The people of the 13 original States, by a compact with each other, gave up certain rights and delegated them to a central government. All powers not enumerated in the Constitution as having been delegated to the Federal Government were specifically “reserved to the States respectively, or to the people.” This is the language of the Tenth Amendment. Why is this agreement so persistently violated?

If the people at any time wish to change the Constitution, it can be amended by a two-thirds vote of Congress followed by acts of ratification by three-fourths of the States. But we hear today that this is “too cumbersome” a method and that “it takes too much time.” Yet some amendments have gone through from congressional action to State ratification in less than a year. The truth is that where there is substantial opposition to an amendment, it naturally isn’t approved.

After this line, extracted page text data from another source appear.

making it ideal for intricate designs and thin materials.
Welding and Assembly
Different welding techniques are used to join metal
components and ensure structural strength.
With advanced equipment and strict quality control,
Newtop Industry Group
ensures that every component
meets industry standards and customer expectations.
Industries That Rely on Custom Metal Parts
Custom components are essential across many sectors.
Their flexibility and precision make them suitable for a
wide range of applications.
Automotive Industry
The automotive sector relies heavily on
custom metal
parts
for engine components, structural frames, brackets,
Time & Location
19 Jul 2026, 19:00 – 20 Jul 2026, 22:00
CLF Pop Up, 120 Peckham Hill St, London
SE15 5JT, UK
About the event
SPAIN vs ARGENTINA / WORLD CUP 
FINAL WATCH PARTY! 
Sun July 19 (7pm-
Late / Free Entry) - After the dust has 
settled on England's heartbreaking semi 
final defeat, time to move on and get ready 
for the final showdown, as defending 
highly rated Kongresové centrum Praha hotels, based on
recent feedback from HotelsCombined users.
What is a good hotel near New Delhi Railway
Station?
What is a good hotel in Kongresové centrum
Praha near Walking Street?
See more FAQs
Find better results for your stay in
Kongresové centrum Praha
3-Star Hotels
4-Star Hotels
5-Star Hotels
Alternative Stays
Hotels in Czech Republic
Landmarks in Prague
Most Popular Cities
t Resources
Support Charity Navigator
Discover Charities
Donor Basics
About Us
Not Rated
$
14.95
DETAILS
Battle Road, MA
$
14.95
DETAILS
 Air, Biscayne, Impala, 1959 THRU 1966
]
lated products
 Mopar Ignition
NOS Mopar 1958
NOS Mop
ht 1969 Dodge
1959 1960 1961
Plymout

Unfortunately, our record as a nation is not clean. The Fourteenth Amendment was not legally inserted in the Constitution. The same southern States which were considered eligible members of the Union when – after the Civil War was over – they ratified the Thirteenth Amendment abolishing slavery were then punished by Congress for refusing to ratify the Fourteenth Amendment. “Ratification” was accomplished by legislative coercion of the States by Congress and at the point of a bayonet by armed forces stationed in the State legislatures.

Yet this same fourteenth Amendment is the basis of most of the executive orders on “civil rights” today. The Supreme Court has never consented to pass upon the validity of the method used to “ratify” the Fourteenth Amendment, though the Court has accepted cases challenging the validity of other amendments.

Recently a new trend toward usurpation of power has arisen. It seeks by executive order, or by the passing of new laws, to thwart or ignore the plainly written provisions of the Constitution. President Kennedy sent a bill to Congress a few weeks ago proposing a far-reaching change in the handling of tariffs. The Executive would fix the duties and commodity quotas – a power granted by the Constitution only to Congress.

The bill, now before the house Ways and Means Committee, provides, moreover, that presidential determinations “shall be final and conclusive and shall not be subject to review by any court.” Why should the people be deprived of judicial review when they are the victims of illegality in the application of trade laws?

Also the Kennedy Administration has just signed treaties with 24 countries on trade relations, but does not intend to submit these agreements to the Senate for ratification by a two-thirds vote. Executive orders have been issued, moreover, in “civil rights” matters, on many of which Congress itself has refused to pass laws. Thus, by executive order, purchase contracts for goods and services can be withheld by the Government from any business which refuses to accept the Government’s dictation as to the number of employees of a particular color that the contractor or subcontractor may hire. It certainly is a form of “extremism” to substitute executive orders for the laws of Congress.

Extremism is bred by extremism. We would have less trouble with the malcontents in our midst if the spirit and letter of the Constitution were observed.

If the method of amending the document is too cumbersome, let the people by the constitutional method change it. But let’s face the fact that new “extremists” have arisen who believe that the executive order can circumvent the Constitution if the stated objective merely has “popular appeal.” This is government by emotion – by extremism. It is not a government by a written Constitution.”